2

I am a grad student using R and have been reading the other Stack Overflow answers regarding removing rows that contain NA from dataframes. I have tried both na.omit and complete.cases. When using both it shows that the rows with NA have been removed, but when I write summary(data.frame) it still includes the NAs. Are the rows with NA actually removed or am I doing this wrong?

na.omit(Perios)
summary(Perios)

Perios[complete.cases(Perios),]
summary(Perios)
Bernhard Barker
  • 54,589
  • 14
  • 104
  • 138
Sam
  • 21
  • 1
  • 1
  • 2
  • Figured it out! Periosna=Perios[is.na(Perios$Periostitis)==FALSE,] summary(Periosna) – Sam Feb 27 '14 at 21:36
  • 1
    If you feel that this might be helpful to future visitors, please post an answer with your solution, and accept it. Otherwise, please delete this question. – Bernhard Barker Mar 10 '14 at 14:21
  • OP, what Dukeling said. Either post answer or delete please. How is `complete.cases` different to `Perios[!is.na(Perios$Periostitis),]` , I'm curious? – smci Mar 30 '14 at 09:51
  • 1
    @smci It's the same if and only if there are no other columns containing `NA` values. – Matthew Lundberg Mar 31 '14 at 14:05

2 Answers2

2
  1. The error is that you actually didn't assign the output from na.omit !
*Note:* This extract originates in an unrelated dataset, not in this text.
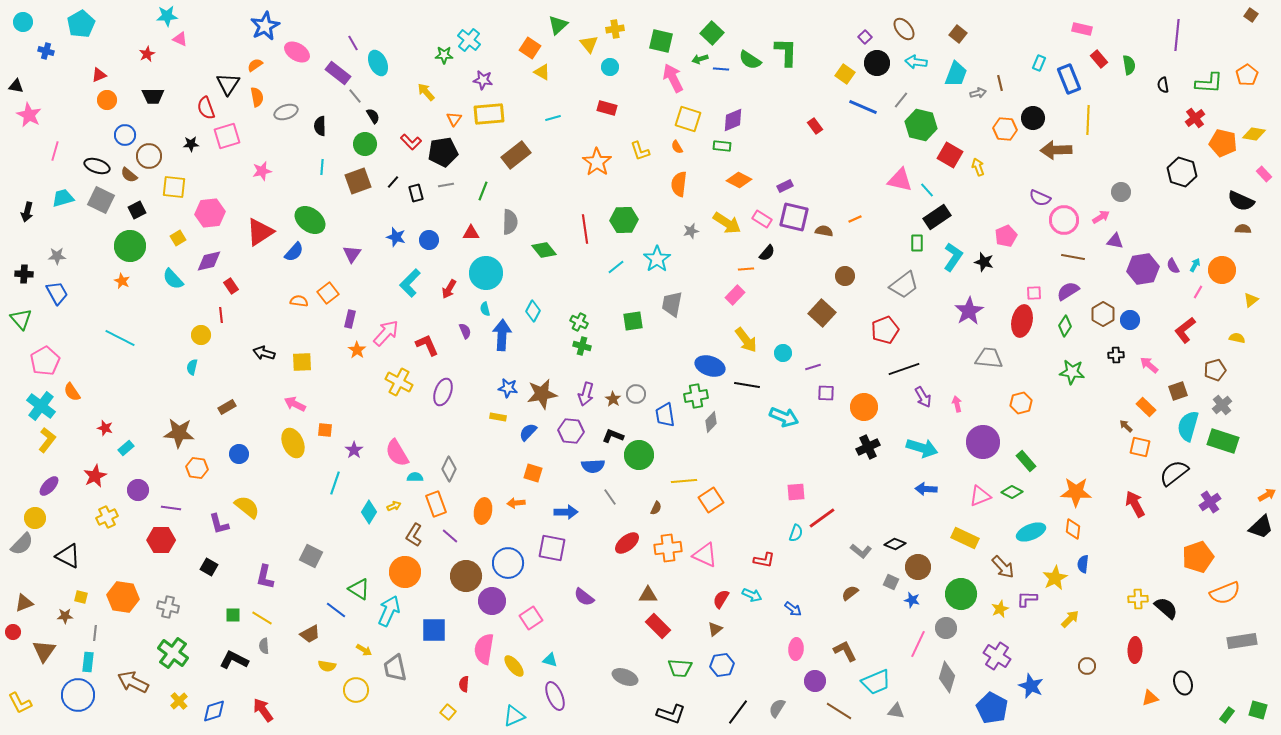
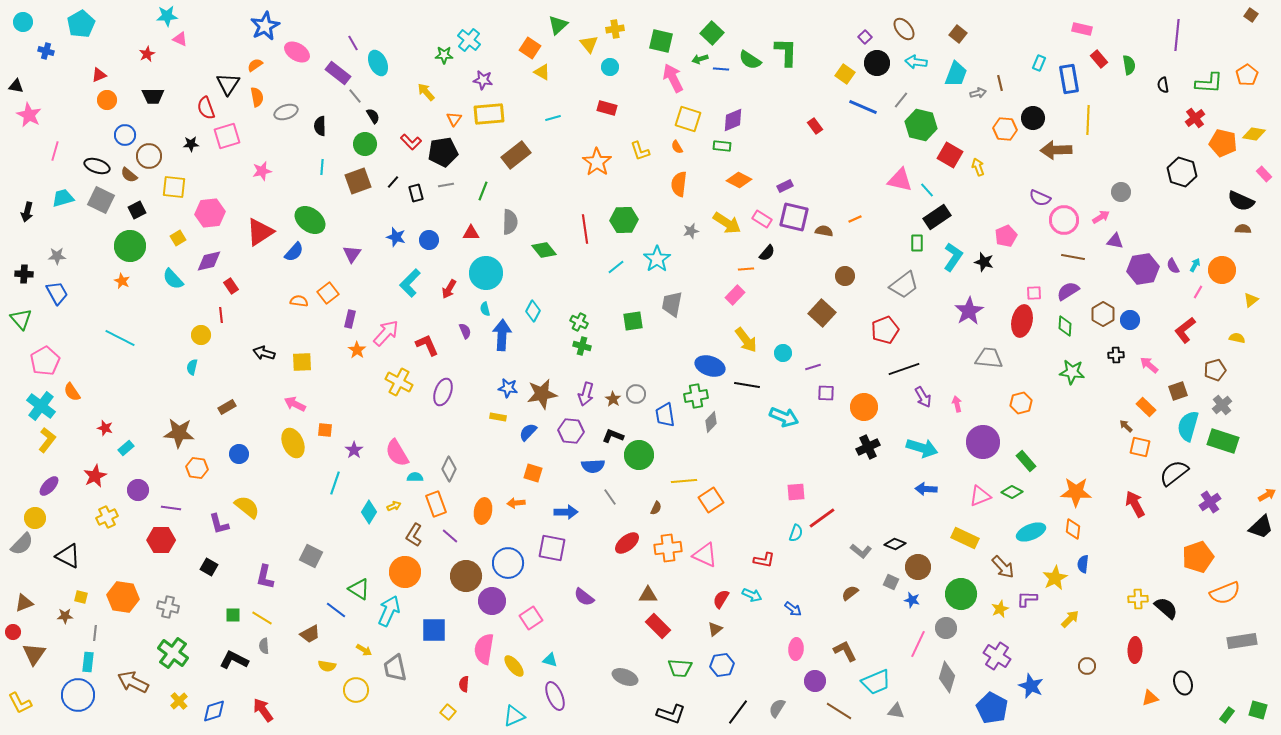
blue rectangle at (1069, 79): rotated 12 degrees clockwise
green diamond at (1065, 326): rotated 30 degrees counterclockwise
brown triangle at (44, 651): moved 10 px left, 3 px down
    Perios <- na.omit(Perios)

  2. If you know which column the NAs occur in, then you can just do

    Perios[!is.na(Perios$Periostitis),]

or more generally:

Perios[!is.na(Perios$colA) & !is.na(Perios$colD) & ... ,]

Then as a general safety tip for R, throw in an na.fail to assert it worked:

na.fail(Perios)  # trust, but verify! Die Paranoia ist gesund.
smci
  • 32,567
  • 20
  • 113
  • 146
1

is.na is not the proper function. You want complete.cases and you want complete.cases which is the equivalent of function(x) apply(is.na(x), 1, all) or na.omit to filter the data:

That is, you want all rows where there are no NA values.

< x <- data.frame(a=c(1,2,NA), b=c(3,NA,NA))
> x
   a  b
1  1  3
2  2 NA
3 NA NA

> x[complete.cases(x),]
  a b
1 1 3

> na.omit(x)
  a b
1 1 3

Then this is assigned back to x to save the data.

complete.cases returns a vector, one element per row of the input data frame. On the other hand, is.na returns a matrix. This is not appropriate for returning complete cases, but can return all non-NA values as a vector:

> is.na(x)
         a     b
[1,] FALSE FALSE
[2,] FALSE  TRUE
[3,]  TRUE  TRUE


> x[!is.na(x)]
[1] 1 2 3
Matthew Lundberg
  • 42,009
  • 6
  • 90
  • 112